Proses pengislaman atau sering disebut dengan istilah “Islamisasi” di Nusantara tercinta ditandai oleh akomodasi dan pemahaman terhadap nilai-nilai ajaran agama yang bervariatif. Masuknya isme-isme yang yang belakangan ini muncul merupakan bukti bahwa pemikiran terhadap Islam sudah sangat maju. Perkembangan pemikiran Islam kontemporer yang luar biasa saat ini, sesungguhnya, dapat diklasifikasikan dalam 5 model kecenderungan. Pertama, fundamentalis. Yaitu, model pemikiran yang sepenuhnya percaya pada doktrin Islam sebagai satu-satunya alternatif bagi kebangkitan Islam dan manusia. Mereka biasanya dikenal sangat commited pada aspek religius budaya Islam. Bagi mereka, Islam telah mencakup segala aspek kehidupan sehingga tidak memerlukan segala teori dan metode dari luar, apalagi Barat. Garapan utamanya adalah menghidupkan kembali Islam sebagai agama, budaya sekaligus peradaban, dengan menyerukan untuk kembali pada sumber asli (al-Qur'an dan Sunnah) dan mempraktekkan ajaran Islam sebagaimana yang dilakukan Rasul dan Khulafa' al-Rasyidin. Tradisi dan Sunnah Rasul harus dihidupkan kembali dalam kehidupan modern sebagai bentuk kebangkitan Islam
Kedua, , tradisionalis ( salaf ). Yaitu, model pemikiran yang berusaha berpegang pada tradisi-tradisi yang telah mapan. Bagi mereka, segala persoalan umat telah diselesaikan secara tuntas oleh para ulama terdahulu. Tugas kita sekarang hanyalah menyatakan kembali atau merujukkan dengannya. Perbedaan kelompok ini dengan fundamentalis terletak pada penerimaannya pada tradisi. Fundamentalis membatasi tradisi yang diterima hanya sampai pada khulafa' al-rasyidin , sedang tradisionalis melebarkan sampai pada salaf al-shalih , sehingga mereka bisa menerima kitab-kitab klasik sebagai bahan rujukannya. Hasan Hanafi pernah mengkritik model pemikiran ini. Yaitu, bahwa tradisionalis akan menggiring pada ekslusifisme, subjektivisme dan diterminisme.
Ketiga, reformis.

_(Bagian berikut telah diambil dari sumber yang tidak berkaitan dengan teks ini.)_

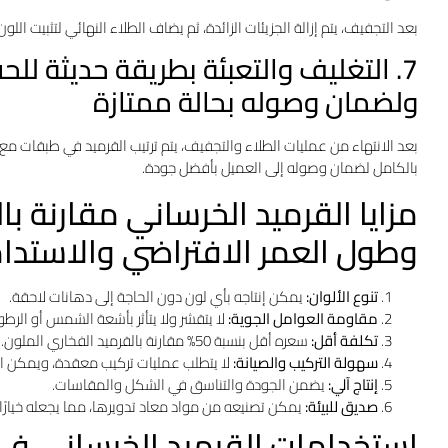
بعد التجفيف، يتم إزالة الجزيئات الزائدة، ثم يضاف الطلاء النهائي لتثبيت ال
7. التغليف والتعبئة بطريقة حديثة للح
ولضمان وصوله بحالة ممتازة
بعد الانتهاء من عمليات الطلاء والتجفيف، يتم ترتيب القرميد في طبقات مع 
بالكامل لضمان وصوله إلى العميل بأفضل جودة.
مزايا القرميد الخرساني مقارنة ب
وطول العمر الافتراضي والاستدامة
تنوع الألوان:
يمكن إنتاجه بأي لون دون الحاجة إلى دهانات لاحقة.
مقاومة العوامل الجوية:
لا يتقشر ولا يتأثر بأشعة الشمس أو الرطو
تكلفة أقل:
سعره أقل بنسبة 50% مقارنة بالقرميد الفخاري الملون.
سهولة التركيب والصيانة:
لا يتطلب عمليات تركيب معقدة، ويمكن ا
إنتاج آلي:
يضمن الجودة والتناسق في الشكل والمقاسات.
صديق للبيئة:
يمكن تصنيعه من مواد معاد تدويرها، مما يجعله خيارًا 
استخدامات القرميد الخرساني في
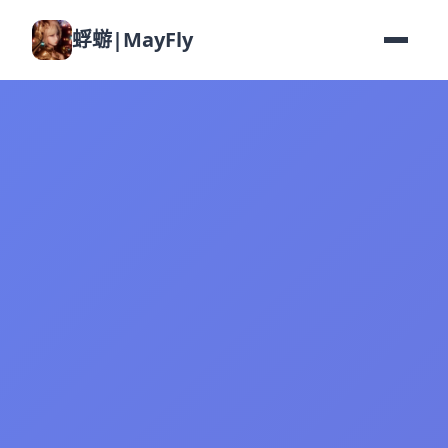
蜉蝣|MayFly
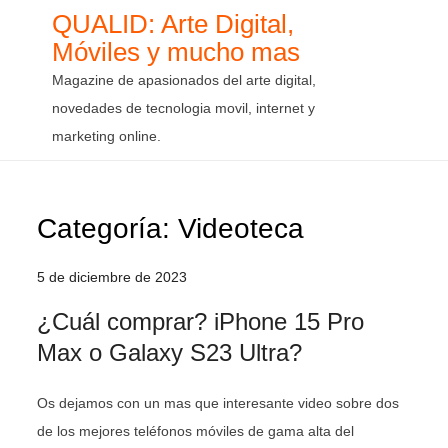
Skip
QUALID: Arte Digital,
to
Móviles y mucho mas
content
Magazine de apasionados del arte digital,
novedades de tecnologia movil, internet y
marketing online.
Categoría:
Videoteca
5 de diciembre de 2023
¿Cuál comprar? iPhone 15 Pro
Max o Galaxy S23 Ultra?
Os dejamos con un mas que interesante video sobre dos
de los mejores teléfonos móviles de gama alta del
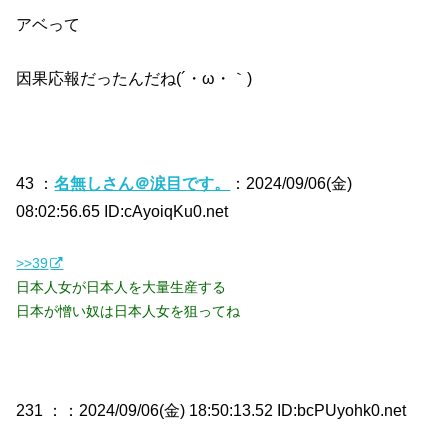
アベって
因果応報だったんだね(´・ω・｀)
43 ：
名無しさん＠涙目です。
：2024/09/06(金)
08:02:56.65 ID:cAyoiqKu0.net
>>39
日本人女が日本人を大量生産する
日本が憎い奴は日本人女を狙ってね
231 ：
：2024/09/06(金) 18:50:13.52 ID:bcPUyohk0.net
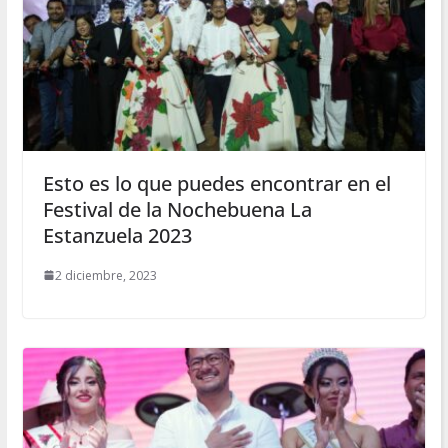
Esto es lo que puedes encontrar en el
Festival de la Nochebuena La
Estanzuela 2023
2 diciembre, 2023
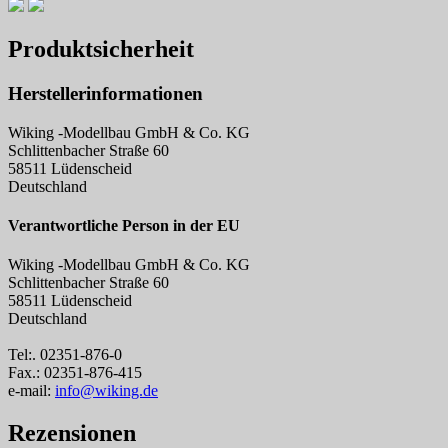
Produktsicherheit
Herstellerinformationen
Wiking -Modellbau GmbH & Co. KG
Schlittenbacher Straße 60
58511 Lüdenscheid
Deutschland
Verantwortliche Person in der EU
Wiking -Modellbau GmbH & Co. KG
Schlittenbacher Straße 60
58511 Lüdenscheid
Deutschland
Tel:. 02351-876-0
Fax.: 02351-876-415
e-mail:
info@wiking.de
Rezensionen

Yaitu, model pemikiran yang berusaha merekonstruksi ulang warisan budaya Islam dengan cara memberi tafsiran baru. Menurut mereka, Islam telah mempunyai tradisi yang bagus dan mapan. Akan tetapi, tradisi ini tidak dapat langsung diaplikasikan melainkan harus harus dibangun kembali secara baru dengan kerangka berpikir modern dan prasyarat rasional. sehingga bisa survive dan diterima dalam kehidupan modern. Karena itu, mereka berbeda dengan tradisionalis yang menjaga dan menerima tradisi seperti apa adanya.
Keempat, postradisionalis. Yaitu, model pemikiran yang berusaha mendekonstruksi warisan Islam berdasarkan standar modern. Model ini sesungguhnya sama dengan reformis yang menerima tradisi dengan interpertasi baru. Perbedaannya, postadisionalis mempersyaratkan dekonstruktif atas tradisi, bukan sekedar rekonstruktif, sehingga yang absolut menjadi relatif dan yang ahistoris menjadi historis.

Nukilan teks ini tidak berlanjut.